九州大学(九大)理学研究院生物科部門の谷村禎一准教授の研究グループは、ショウジョウバエを用いた実験によって、ハエは味にだまされることなく栄養価を体内で判断してエネルギー源となる糖を学習できることを発見した。同研究成果は、2011年4月21日(米国東部時間)に、米国の科学雑誌「Current Biology」(オンライ版)に掲載された。
動物が食物の栄養価をどのように判断して食べているのかについては未解明である。味覚で美味しいものかどうかは判断できるが、美味しいものがすべて栄養価が高いとはいえない。また、人間は栄養学の知識を持たずに、自分に必要な栄養素を選んで食べることは困難である。こうした謎を解明するために、研究グループでは、ショウジョウバエをモデルに実験を行った。
ソルビトールという糖はショウジョウバエにとって無味だが、ハエにソルビトールだけを与えると生き延びることができる。一方、アラビノースという糖はショウジョウバエにとって甘いものの、まったく栄養価がなく、アラビノースだけを与え続けると、最初は食べるものの、その後はあまり食べなくなる。この行為により、ショウジョウバエは、食べた後に体内でその栄養価を判断しているということが考えられるという。
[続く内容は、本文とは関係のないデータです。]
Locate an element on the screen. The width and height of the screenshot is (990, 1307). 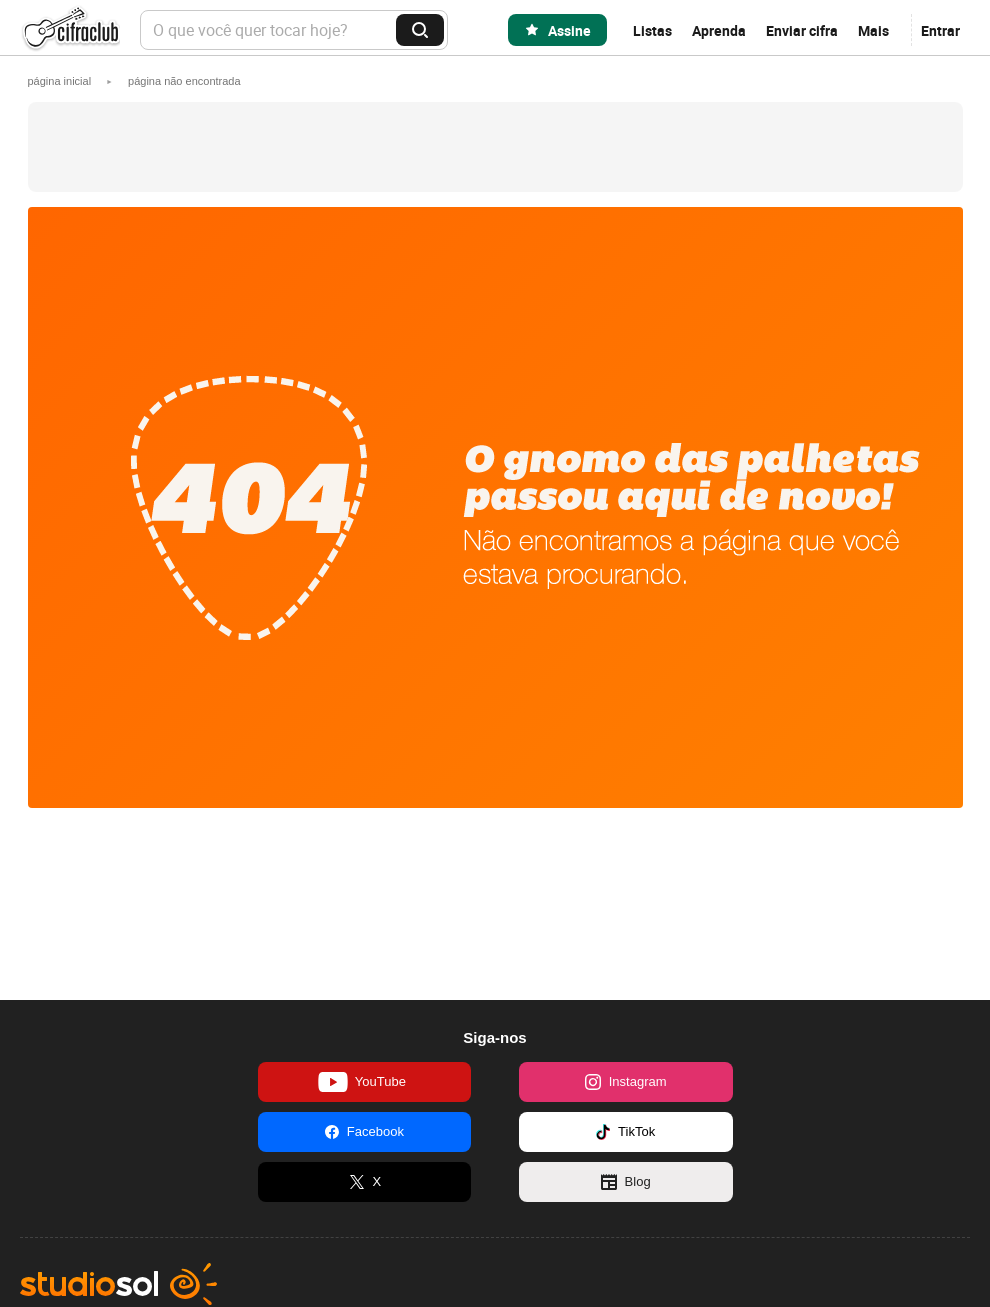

また、ショウジョウバエにソルビトールと水にそれぞれ違う匂いをつけて、10分間食べさせてから1時間何もないビンを入れるという試行を4回繰り返した後、2種類の匂いのどちらを選ぶかを調べた結果、ソルビトールと組み合わせた匂いの方をより多く選んだという結果が示され、これによりショウジョウバエが栄養価を学習できることを示されたと研究グループでは説明している。
こうしたショウジョウバエの能力はこれまで明らかにされていなかった。また、人間とショウジョウバエは多くの遺伝子を共有していることから、ショウジョウバエは人間の食行動と栄養学研究のための良い実験モデルになると考えられるという。
なお、研究グループでは、今後はショウジョウバエの体内でどのように栄養価を判断しているのかの解明を目指すほか、糖以外の食物の選択にも同様なメカニズムがあるのかどうかを研究していく予定としている。